Jenkins had what he considered possibly his best cotton and peanut crops ever before Hurricane Sally hit. He often talked about the importance of “not counting his chickens before they’d hatched.”
Hurricane season came early this year and Jenkins had already watched 19 named storms work their way around him or fizzle this summer. Then, came Sally.
“We’ve got water in places I’ve never seen water. The cotton is mostly flat on the ground. Cotton that was over waist tall before the storm is not even knee high. We already have cotton seed sprouting in bolls that had started to open,” he said. “I suspect we’ve lost half our crop.”
The upside for cotton is it had just started to open. The damage to cotton would have been more severe had it occurred in early October.
Jenkins made the decision to put off digging peanuts when it became evident Sally was determined to visit. Other farmers in the area had already begun the digging process and have peanuts sitting on top of the ground waiting to be picked.

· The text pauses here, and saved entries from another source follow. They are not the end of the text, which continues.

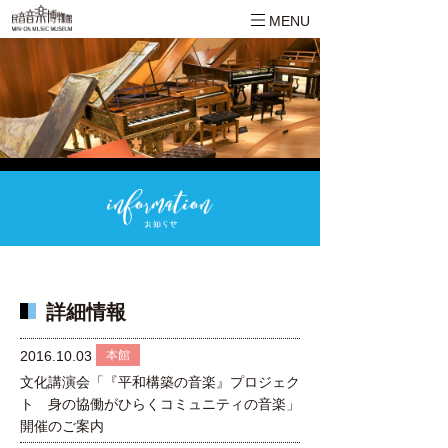
MENU
詳細情報
本館
2016.10.03
文化講演会「『平和構築の音楽』プロジェク
ト 身の協働がひらくコミュニティの音楽」
開催のご案内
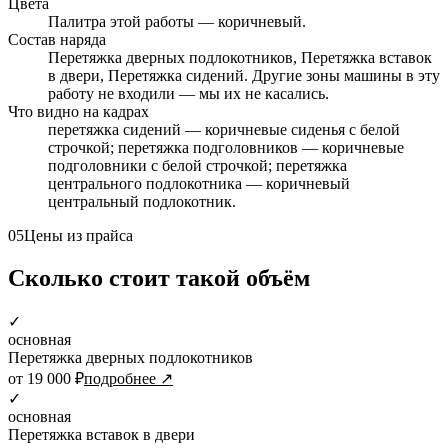
Цвета
Палитра этой работы — коричневый.
Состав наряда
Перетяжка дверных подлокотников, Перетяжка вставок
в двери, Перетяжка сидений. Другие зоны машины в эту
работу не входили — мы их не касались.
Что видно на кадрах
перетяжка сидений — коричневые сиденья с белой
строчкой; перетяжка подголовников — коричневые
подголовники с белой строчкой; перетяжка
центрального подлокотника — коричневый
центральный подлокотник.
05
Цены из прайса
Сколько стоит такой объём
✓
основная
Перетяжка дверных подлокотников
от 19 000 ₽
подробнее ↗
✓
основная
Перетяжка вставок в двери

“We have fields sitting under water, so we won’t know what things are going to look like for a few days,” he said. His big concern right now for peanuts is that aflatoxin might set in and cause grade and profit losses.
“I’ve been through a lot of these events, but it still doesn’t make it any easier. It tears your heart out a little bit when you work so hard on something and see how good it is going to be and think there’s a chance I can do good this year — or at least breakeven, which at current prices would be doing good,” he said. He took out hurricane insurance, which was offered for the first time this year. However, Jenkins said the trigger for coverage is wind, not rainfall totals.
Along with crop damage, trees are down and bridges washed away, but Jenkins was giving thanks for the safety of family and friends.
“I’ve had so many people trying to reach out to me and ask how we are. It’s enough to make you cry to be honest — there’s a lot of emotion in all of this.
“We, as a farming community, really appreciate all the kind words and thoughts and offers for help. It does really make a difference.
“Hurricanes are part of living in the Gulf region. Because we are all dryland production, we also need them to stir up important rainfall to keep us going. But, we prefer to measure it in inches, not feet,” Jenkins said.